**AIM OF THE TASK**.
Below this line is a set of entries; quote exactly the lines from the line that contains "management, data analytics, compliance" to the line that contains "banks to accelerate", both lines included.

**DATA TO EXAMINE**.
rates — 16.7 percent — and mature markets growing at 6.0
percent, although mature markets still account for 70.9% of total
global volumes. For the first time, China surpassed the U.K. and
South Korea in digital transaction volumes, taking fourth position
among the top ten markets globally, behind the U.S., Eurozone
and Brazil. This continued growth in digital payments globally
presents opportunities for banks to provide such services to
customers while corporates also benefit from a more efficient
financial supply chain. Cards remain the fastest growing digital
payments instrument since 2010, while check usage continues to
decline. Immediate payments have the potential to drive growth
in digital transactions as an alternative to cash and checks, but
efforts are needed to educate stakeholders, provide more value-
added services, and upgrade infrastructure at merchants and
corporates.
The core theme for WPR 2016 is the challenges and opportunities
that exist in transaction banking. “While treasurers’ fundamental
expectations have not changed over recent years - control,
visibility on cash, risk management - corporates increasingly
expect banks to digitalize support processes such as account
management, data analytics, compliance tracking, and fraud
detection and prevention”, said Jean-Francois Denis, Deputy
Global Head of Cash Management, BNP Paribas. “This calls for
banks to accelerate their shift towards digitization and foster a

--

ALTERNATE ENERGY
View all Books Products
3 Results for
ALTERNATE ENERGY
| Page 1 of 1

**RESULT OF THE TASK**.
management, data analytics, compliance tracking, and fraud
detection and prevention”, said Jean-Francois Denis, Deputy
Global Head of Cash Management, BNP Paribas. “This calls for
banks to accelerate their shift towards digitization and foster a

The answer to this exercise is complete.